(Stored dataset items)
::::::::

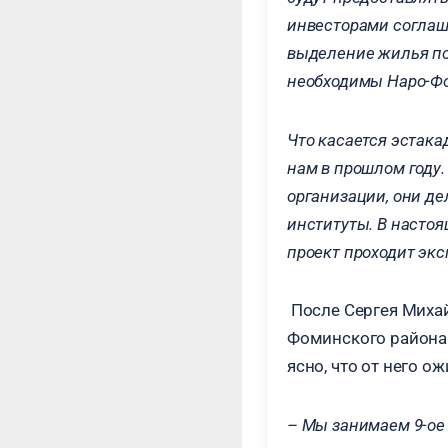
инвесторами соглаше
выделение жилья по
необходимы Наро-Ф
Что касается эстак
нам в прошлом году.
организации, они де
институты. В настоя
проект проходит экс
После Сергея Михай
Фоминского района
ясно, что от него 
– Мы занимаем 9-ое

::::::::

» **WHAT TO WORK ON**
Each record above should be duplicated word for word, with no pictures included.

» **TASK RESULT**
инвесторами соглаше
выделение жилья по
необходимы Наро-Ф
Что касается эстак
нам в прошлом году.
организации, они де
институты. В настоя
проект проходит экс
После Сергея Михай
Фоминского района
ясно, что от него 
– Мы занимаем 9-ое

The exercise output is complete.